Instructor: Julie Rothschild, of Boulder, a certified Alexander Technique teacher (a 1,600-hour course), professional dancer and certified personal trainer.

She also has a background in yoga, Nordic skiing, running, volleyball and other sports.

She discovered the Alexander Technique after undergoing three surgeries on her right knee, after ACL injuries.

What is the workout? Rothschild blended her dance, Alexander Technique and personal training background to create this mind-body approach to fitness: integrated movement training.

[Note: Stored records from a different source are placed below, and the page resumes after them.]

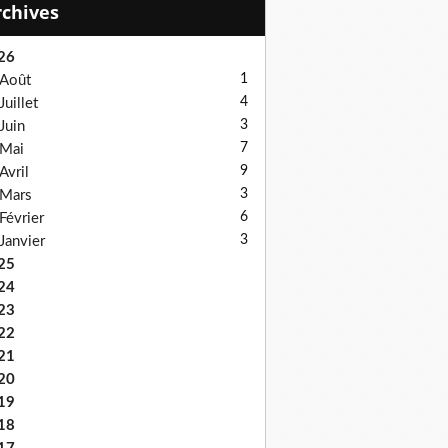
Archives
26
1
Août
4
Juillet
3
Juin
7
Mai
9
Avril
3
Mars
6
Février
3
Janvier
25
24
23
22
21
20
19
18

The Alexander Technique is designed to help people eliminate unnecessary tension in their bodies and make their movement more conscious, efficient and balanced. Often, it's this tension that leads to injury.

This technique is all about developing awareness about how we move and practice, and asking the questions to improve awareness around that. What do you need for this moment? Are you doing more than you need to be doing? You may be surprised how often the answer to the latter is yes. While sitting at the computer, do you really need to be tensing up your shoulders and jaw to type?

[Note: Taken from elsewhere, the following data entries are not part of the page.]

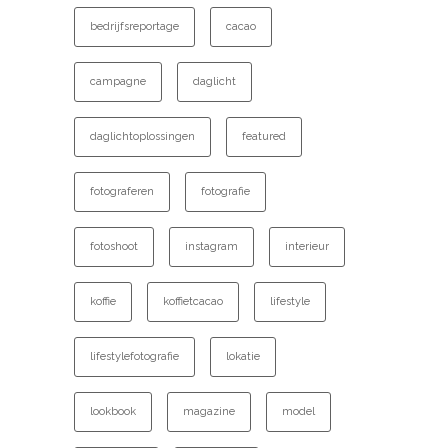
bedrijfsreportage
cacao
campagne
daglicht
daglichtoplossingen
featured
fotograferen
fotografie
fotoshoot
instagram
interieur
koffie
koffietcacao
lifestyle
lifestylefotografie
lokatie
lookbook
magazine
model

In Rothschild's private sessions, she helps you rethink your movements and posture and improve your performance. We did most of our work lying down, but she also helps people work on balance, sitting and standing.

What's different: This class is not about pushing yourself. It's not about reps or exhaustion. It's about quality, efficiency and ease.

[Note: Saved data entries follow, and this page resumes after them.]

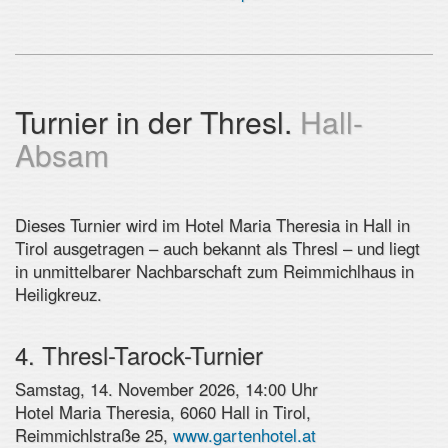
Turnier in der Thresl.
Hall-
Absam
Dieses Turnier wird im Hotel Maria Theresia in Hall in
Tirol ausgetragen – auch bekannt als Thresl – und liegt
in unmittelbarer Nachbarschaft zum Reimmichlhaus in
Heiligkreuz.
4. Thresl-Tarock-Turnier
Samstag, 14. November 2026, 14:00 Uhr
Hotel Maria Theresia, 6060 Hall in Tirol,
Reimmichlstraße 25,
www.gartenhotel.at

The class does not isolate muscles or address specific problems. It gives attention to the whole body.

"We put ourselves into these habitual positions that bring even more tension into the body than we are aware of, and by becoming more aware, we get to choose how we respond in the moment," Rothschild says.

Julie Rothschild, right, an Alexander Technique specialist and professional dancer, guides clients Gwen Ritchie, left, and Chrissi Nelson, back, in her
Julie Rothschild, right, an Alexander Technique specialist and professional dancer, guides clients Gwen Ritchie, left, and Chrissi Nelson, back, in her Boulder studio. (Mark Leffingwell/Daily Camera)

Unlike Feldenkrais, which repeats a series of movements to help repattern the brain, this class has less repetition. Lying on the floor, she helped me relax entirely (by sort of pressing and shaking different body parts -- in an almost Thai massage way, except with no massage) and then she asked me to do certain movements by only using the necessary muscles, not extra. For example, can you lift your arm without squeezing your shoulder, neck and back?

"We're very often told, 'We need to fix your posture,'" Rothschild says. But what often happens is people overcompensate the opposite way --which just moves you from one pattern of tension to another.

What does it cost? Varies with the different packages, but as an example, a one-month package with three private lessons and one online or phone meeting, plus weekly assignments, is $300.

When: Because the work in individualized and involves changing patterns, Rothschild's packages are in one-, three- and six-month increments. There is no one-time drop-in. By appointment only.

She also offers various workshops, such as a "Rethinking Posture" class at The Dairy Center for the Arts, 6-7:30 p.m. Dec. 9. She also offers a workshop called "Alexander Technique and the Dancer."

Level: The point of this class is to "do less to do more" and develop efficient strength. It's good for anyone, although many of her students are dancers or people healing from injuries. I found the class itself a one on a 10-point scale of intensity -- definitely not physically challenging, but it did challenge my brain and habits.

"When you learn to move with less effort you can go farther and faster," Rothschild says.

What to prepare: Comfortable clothes, no shoes or socks necessary. Equipment provided, although all we used was a yoga mat.

Muscles worked: The focus is on the whole body and how it works as one unit -- not isolating or pinpointing specific muscles. Rothschild calls it "dynamic muscle recruitment."

"Let everything be at its natural resting state so the appropriate muscles engage," she says. 

What I loved: Efficiency is one of my favorite concepts. It surprised me how these simple, gentle movements made a big impact on how I was thinking about moving my arms. I was surprised to learn how much I unnecessarily enlist the work of my left shoulder to do pretty much everything -- which explains why it's always tight and exhausted.

I also liked that Rothschild insisted I stop "trying" to change anything but simply pay attention to what I'm doing.

Awareness is the most powerful tool out there.

I also liked how many questions about my personal needs and health that Rothschild asked before we got down to work. Although I am not working through any injuries, it feels comforting to work with an instructor who is informed.

What I didn't like: I have never been a fan of working out in people's houses, and although Rothschild's house felt peaceful and private, there's always a feeling of invasion and awkwardness when you are rolling around on someone's floor.

How I felt after the class: A little more aware. As I write this, I keep noticing tension sneaking up into my left shoulder and rib cage, and I keep releasing it. I wonder how much more energy I will have at the end of the day if it's not all going toward tightening my shoulders for 18 hours straight.

Also, when I went running today, I noticed how much energy I was holding in my shoulders and arms. I relaxed those muscles and was able to run farther than I usually do. Interesting.